Sebuah pengakuan diam-diam, dan ruang tafsir untuk rasa yang datang di waktu yang salah.
Setelah saya unggah esai "Kenapa Cinta yang Salah Lebih Bucin," seseorang mengirim pesan. Panjang. Pelan. Penuh jeda. Tapi terasa jujur.
Berikut cuplikan isi pesannya, saya tampilkan dengan izinnya:
"Satu pesan yang membuat saya berhenti menulis, dan mulai mendengarkan."
Ia tidak membela diri. Tidak juga menyalahkan siapa pun. Tapi di balik kalimat-kalimat curhat itu, saya menemukan satu suara yang jarang terdengar: perempuan yang pernah selingkuh, dan tidak sepenuhnya menyesalinya.
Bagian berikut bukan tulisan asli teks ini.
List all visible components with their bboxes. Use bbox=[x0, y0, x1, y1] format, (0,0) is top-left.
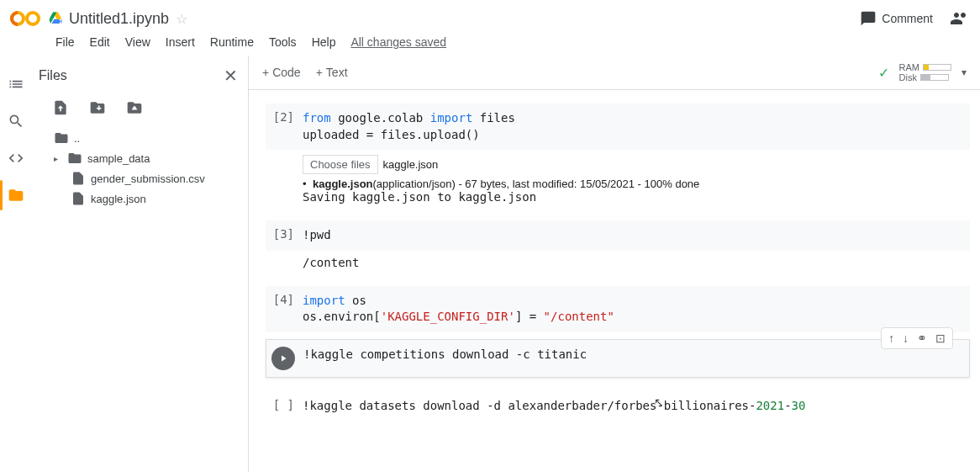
chevron-right-icon: ▸ bbox=[54, 154, 62, 163]
left-rail bbox=[0, 56, 32, 472]
output-text: /content bbox=[303, 256, 970, 269]
drive-icon bbox=[47, 11, 64, 26]
cell[interactable]: [4] import os os.environ['KAGGLE_CONFIG_… bbox=[266, 286, 970, 332]
tree-file-label: gender_submission.csv bbox=[91, 172, 205, 185]
colab-logo[interactable] bbox=[10, 8, 40, 29]
menu-insert[interactable]: Insert bbox=[166, 35, 195, 49]
menu-bar: File Edit View Insert Runtime Tools Help… bbox=[0, 32, 980, 56]
resource-indicator[interactable]: ✓ RAM Disk ▾ bbox=[878, 62, 967, 82]
refresh-icon[interactable] bbox=[89, 99, 106, 116]
files-sidebar: Files ✕ .. ▸ sample_data gender_submissi… bbox=[32, 56, 249, 472]
comment-icon bbox=[860, 10, 877, 27]
choose-files-button[interactable]: Choose files bbox=[303, 155, 378, 174]
cell[interactable]: [3] !pwd /content bbox=[266, 220, 970, 279]
share-icon[interactable] bbox=[950, 8, 970, 29]
add-code-button[interactable]: +Code bbox=[262, 66, 301, 79]
exec-count: [2] bbox=[266, 110, 303, 143]
menu-tools[interactable]: Tools bbox=[269, 35, 297, 49]
cell[interactable]: [ ] !kaggle datasets download -d alexand… bbox=[266, 391, 970, 422]
chevron-down-icon[interactable]: ▾ bbox=[962, 66, 967, 78]
run-cell-gutter bbox=[266, 347, 303, 370]
code-editor[interactable]: !kaggle competitions download -c titanic bbox=[303, 347, 969, 370]
upload-status: kaggle.json(application/json) - 67 bytes… bbox=[303, 178, 970, 190]
files-icon[interactable] bbox=[8, 187, 24, 204]
mouse-cursor: ↖ bbox=[654, 395, 664, 409]
link-icon[interactable]: ⚭ bbox=[917, 331, 927, 345]
code-editor[interactable]: !pwd bbox=[303, 227, 970, 244]
menu-runtime[interactable]: Runtime bbox=[210, 35, 254, 49]
exec-count: [ ] bbox=[266, 398, 303, 415]
code-icon[interactable] bbox=[8, 150, 24, 167]
move-down-icon[interactable]: ↓ bbox=[903, 331, 909, 345]
code-editor[interactable]: from google.colab import files uploaded … bbox=[303, 110, 970, 143]
upload-icon[interactable] bbox=[52, 99, 69, 116]
comment-button[interactable]: Comment bbox=[860, 10, 933, 27]
mount-drive-icon[interactable] bbox=[126, 99, 143, 116]
svg-point-1 bbox=[27, 13, 39, 24]
comment-label: Comment bbox=[882, 12, 933, 25]
notebook-content: +Code +Text ✓ RAM Disk ▾ [2] from google… bbox=[249, 56, 980, 472]
tree-file-kaggle[interactable]: kaggle.json bbox=[39, 188, 241, 209]
save-status[interactable]: All changes saved bbox=[350, 35, 446, 49]
search-icon[interactable] bbox=[8, 113, 24, 130]
plus-icon: + bbox=[262, 66, 269, 79]
folder-icon bbox=[54, 130, 69, 146]
output-text: Saving kaggle.json to kaggle.json bbox=[303, 190, 970, 204]
chosen-file: kaggle.json bbox=[383, 158, 439, 171]
file-icon bbox=[71, 191, 86, 206]
check-icon: ✓ bbox=[878, 65, 889, 81]
sidebar-title: Files bbox=[39, 68, 67, 83]
add-text-button[interactable]: +Text bbox=[316, 66, 348, 79]
exec-count: [4] bbox=[266, 293, 303, 326]
menu-view[interactable]: View bbox=[125, 35, 150, 49]
exec-count: [3] bbox=[266, 227, 303, 244]
folder-icon bbox=[67, 151, 82, 166]
tree-parent-label: .. bbox=[74, 132, 80, 145]
menu-help[interactable]: Help bbox=[312, 35, 336, 49]
toc-icon[interactable] bbox=[8, 76, 24, 93]
plus-icon: + bbox=[316, 66, 323, 79]
code-editor[interactable]: import os os.environ['KAGGLE_CONFIG_DIR'… bbox=[303, 293, 970, 326]
tree-folder-label: sample_data bbox=[87, 152, 150, 165]
run-button[interactable] bbox=[271, 347, 295, 370]
menu-file[interactable]: File bbox=[55, 35, 75, 49]
tree-file-gender[interactable]: gender_submission.csv bbox=[39, 168, 241, 188]
cell-active[interactable]: ↑ ↓ ⚭ ⊡ !kaggle competitions download -c… bbox=[266, 339, 970, 378]
close-icon[interactable]: ✕ bbox=[224, 66, 241, 86]
tree-parent[interactable]: .. bbox=[39, 128, 241, 148]
more-icon[interactable]: ⊡ bbox=[935, 331, 946, 345]
cell[interactable]: [2] from google.colab import files uploa… bbox=[266, 103, 970, 214]
tree-file-label: kaggle.json bbox=[91, 193, 146, 205]
notebook-title[interactable]: Untitled1.ipynb bbox=[69, 10, 169, 28]
move-up-icon[interactable]: ↑ bbox=[888, 331, 894, 345]
star-icon[interactable]: ☆ bbox=[176, 11, 187, 27]
menu-edit[interactable]: Edit bbox=[90, 35, 110, 49]
code-editor[interactable]: !kaggle datasets download -d alexanderba… bbox=[303, 398, 970, 415]
tree-folder-sample[interactable]: ▸ sample_data bbox=[39, 148, 241, 168]
file-icon bbox=[71, 171, 86, 186]
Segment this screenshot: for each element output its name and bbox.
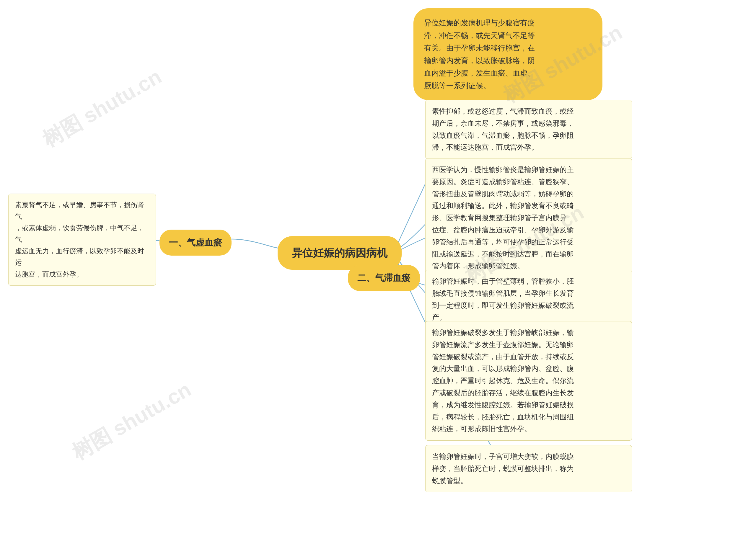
node-r2: 素性抑郁，或忿怒过度，气滞而致血瘀，或经期产后，余血未尽，不禁房事，或感染邪毒，… <box>425 100 632 159</box>
node-r5-text: 输卵管妊娠破裂多发生于输卵管峡部妊娠，输卵管妊娠流产多发生于壶腹部妊娠。无论输卵… <box>432 329 574 433</box>
node-r4-text: 输卵管妊娠时，由于管壁薄弱，管腔狭小，胚胎绒毛直接侵蚀输卵管肌层，当孕卵生长发育… <box>432 277 574 321</box>
center-label: 异位妊娠的病因病机 <box>292 247 387 259</box>
node-left-content: 素禀肾气不足，或早婚、房事不节，损伤肾气，或素体虚弱，饮食劳倦伤脾，中气不足，气… <box>8 194 156 286</box>
node-r1-text: 异位妊娠的发病机理与少腹宿有瘀滞，冲任不畅，或先天肾气不足等有关。由于孕卵未能移… <box>424 19 535 90</box>
node-r3: 西医学认为，慢性输卵管炎是输卵管妊娠的主要原因。炎症可造成输卵管粘连、管腔狭窄、… <box>425 158 632 278</box>
node-r2-text: 素性抑郁，或忿怒过度，气滞而致血瘀，或经期产后，余血未尽，不禁房事，或感染邪毒，… <box>432 107 574 151</box>
node-qi-xu: 一、气虚血瘀 <box>159 230 232 255</box>
node-r6-text: 当输卵管妊娠时，子宫可增大变软，内膜蜕膜样变，当胚胎死亡时，蜕膜可整块排出，称为… <box>432 452 574 485</box>
node-qi-zhi-label: 二、气滞血瘀 <box>357 273 410 283</box>
node-r5: 输卵管妊娠破裂多发生于输卵管峡部妊娠，输卵管妊娠流产多发生于壶腹部妊娠。无论输卵… <box>425 321 632 441</box>
center-node: 异位妊娠的病因病机 <box>278 236 402 270</box>
watermark-3: 树图 shutu.cn <box>67 376 196 467</box>
node-qi-zhi: 二、气滞血瘀 <box>348 265 420 291</box>
node-r4: 输卵管妊娠时，由于管壁薄弱，管腔狭小，胚胎绒毛直接侵蚀输卵管肌层，当孕卵生长发育… <box>425 270 632 329</box>
left-content-text: 素禀肾气不足，或早婚、房事不节，损伤肾气，或素体虚弱，饮食劳倦伤脾，中气不足，气… <box>15 201 144 278</box>
node-r6: 当输卵管妊娠时，子宫可增大变软，内膜蜕膜样变，当胚胎死亡时，蜕膜可整块排出，称为… <box>425 445 632 492</box>
node-r1: 异位妊娠的发病机理与少腹宿有瘀滞，冲任不畅，或先天肾气不足等有关。由于孕卵未能移… <box>413 8 602 100</box>
watermark-1: 树图 shutu.cn <box>38 63 167 154</box>
node-r3-text: 西医学认为，慢性输卵管炎是输卵管妊娠的主要原因。炎症可造成输卵管粘连、管腔狭窄、… <box>432 165 574 270</box>
node-qi-xu-label: 一、气虚血瘀 <box>169 238 222 247</box>
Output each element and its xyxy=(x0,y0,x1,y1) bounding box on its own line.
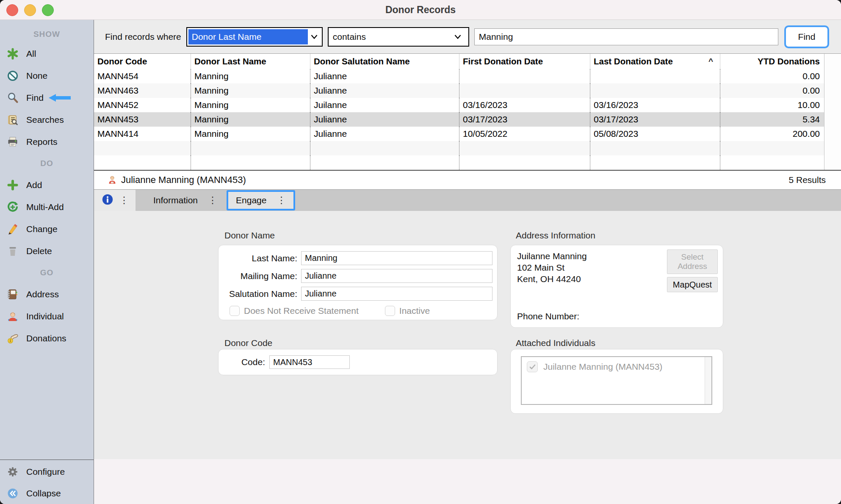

Tulisan ini bukan untuk menghakimi. Juga bukan untuk membenarkan. Tapi untuk memahami, bahwa ada banyak rasa di balik pilihan yang tampak salah.
"Aku Pernah Selingkuh. Dan Anehya, Aku Nggak Nyesel."
Begitu salah satu kalimat yang ia kirimkan. Dan jujur saja, saya terdiam cukup lama saat membacanya.
Ia tidak sedang beralasan. Tidak membanggakan perselingkuhannya. Tapi ia ingin jujur.
"Waktu itu aku merasa kayak benda, Kak. Ada, tapi nggak dilihat. Di rumah semuanya terasa hampa. Semua datar. Tapi waktu dia datang, aku ngerasa dilihat lagi, dianggap lagi."